0

I have been struggling with this for quite some time now.

I want to convert the html to xml. The structures is shown below.

I am using "HtmlAgilityPack" to convert the html to valid xml structure. So, after this, my HTML looks like this:

<div class="menuItem1" video="" preview="">
    Menu 1
    <div class="subMenu1">
        <div class="menuItem2" video="" preview="">
            Menu 2
            <div class="subMenu2">
                <div class="menuItem3" video="" preview="">
                    Menu 3
                    <div class="subMenu3">
                        <div class="" video="" preview="">Menu 4</div>
                    </div>
                    <div class="treeExpand"></div>
                </div>
                <div class="menuItem3" video="" preview="">Menu 3</div>
                <div class="menuItem3" video="" preview="">Menu 3</div>
            </div>
            <div class="treeExpand"></div>
        </div>
    </div>
    <div class="treeExpand"></div>
</div>
<div class="menuItem1" video="" preview="">
    Menu 1
    <div class="subMenu1">
        <div class="menuItem2" video="" preview="">
            Menu 2
            <div class="subMenu2">
                <div class="menuItem3" video="" preview="">
                    Menu 3
                    <div class="subMenu3">
                        <div class="" video="" preview="">Menu 4</div>
                    </div>
                    <div class="treeExpand"></div>
                </div>
                <div class="menuItem3" video="" preview="">Menu 3</div>
                <div class="menuItem3" video="" preview="">Menu 3</div>
            </div>
            <div class="treeExpand"></div>
        </div>
    </div>
    <div class="treeExpand"></div>
</div>

Which is exactly what I want. Now I can get this into an XElement, using this C# code:

XDocument doc = XDocument.Parse(THE_HTML_STRING_AS_SHOWN_ABOVE);
XDocument docw = new XDocument(new XElement("Navigation", doc.Root));
XElement root = docw.Root;

I created a method, which I can pass the root into:

GenerateXmlFromHtml(root);

The code for this method:

private string GenerateXmlFromHtml(XElement elem)
{
    StringBuilder sbNavigationXml = new StringBuilder();
    try
    {
        //HTML will always have a video and preview, according to the generation of the html structure.

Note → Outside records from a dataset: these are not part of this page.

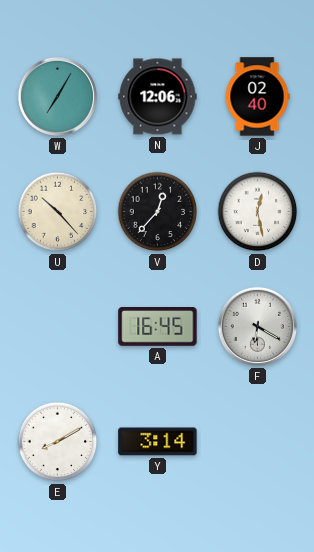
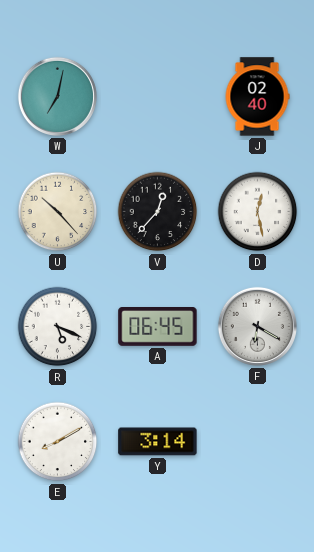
W: 7:05 -> 7:02
N: 12:06 -> none
R: none -> 5:19
A: 16:45 -> 06:45
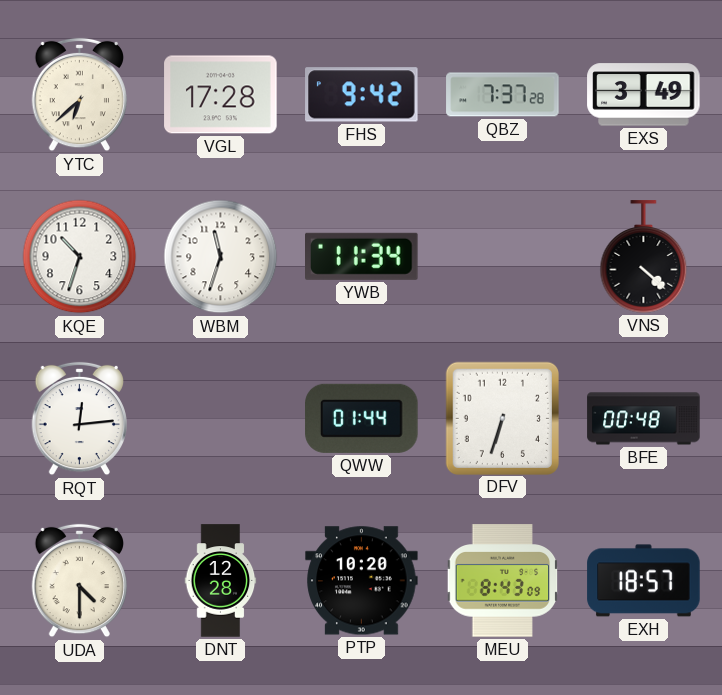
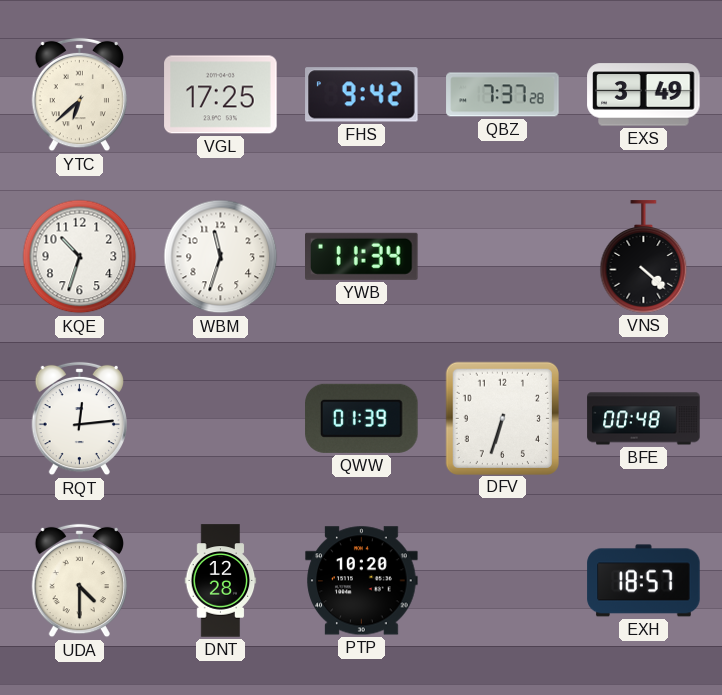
VGL: 17:28 -> 17:25
QWW: 01:44 -> 01:39
MEU: 8:43 -> none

        string text = string.Empty;
        string videopath = string.Empty;
        string previewpath = string.Empty;
        XText textNode;

        foreach (XElement element in elem.Elements())
        {
            element.Name = "MenuItem"; //Change element name.

            string htmlClass;
            try { htmlClass = element.Attribute("class").Value; }
            catch { htmlClass = ""; }

            if (!string.IsNullOrEmpty(htmlClass))
            {
                if (htmlClass.Contains("subMenu"))
                {
                    element.AddBeforeSelf(element.Elements());
                    element.Remove();
                    GenerateXmlFromHtml(element);
                }
                else if (htmlClass.Contains("menuItem"))
                {
                    textNode = element.Nodes().OfType<XText>().FirstOrDefault();
                    text = textNode.Value;
                    videopath = element.Attribute("video").Value;
                    previewpath = element.Attribute("preview").Value;

                    if (element.HasElements)
                    {
                        sbNavigationXml.AppendLine("<MenuItem Text=\"" + text + "\" VideoPath=\"" + videopath + "\" PreviewPath=\"" + previewpath + "\">");
                        sbNavigationXml.AppendLine(GenerateXmlFromHtml(element));
                        sbNavigationXml.AppendLine("</MenuItem>");
                    }
                    else
                    {
                        sbNavigationXml.AppendLine("<MenuItem Text=\"" + text + "\" VideoPath=\"" + videopath + "\" PreviewPath=\"" + previewpath + "\" />");
                    }
                }
                else if (htmlClass.Contains("treeExpand"))
                {
                    element.AddBeforeSelf(element.Elements());
                    element.Remove();
                    GenerateXmlFromHtml(element);
                }
            }
            else
            {
                element.AddBeforeSelf(element.Elements());
                element.Remove();
                GenerateXmlFromHtml(element);
            }
        }
    }
    catch (Exception)
    {
        throw;
    }
    return sbNavigationXml.ToString();
}

At the end, I want this to produce this XML output:

<Navigation>
  <MenuItem Text="Menu 1" VideoPath="" PreviewPath="">
    <MenuItem Text="Menu 2">
      <MenuItem Text="Menu 3">
        <MenuItem Text="Menu 4" VideoPath="" PreviewPath="" />
      </MenuItem>
      <MenuItem Text="Menu 3" />
      <MenuItem Text="Menu 3" />
    </MenuItem>
  </MenuItem>
  <MenuItem Text="Menu 1" VideoPath="" PreviewPath="">
    <MenuItem Text="Menu 2">
      <MenuItem Text="Menu 3">
        <MenuItem Text="Menu 4" VideoPath="" PreviewPath="" />
      </MenuItem>
      <MenuItem Text="Menu 3" />
      <MenuItem Text="Menu 3" />
    </MenuItem>
  </MenuItem>
</Navigation>

In other words, the sub menu's should fall away, as well as the tree expand divs, and I then want to produce the XML, but at the moment, I'm still failing miserably. Please ask if something is not clear. Any help appreciated!!!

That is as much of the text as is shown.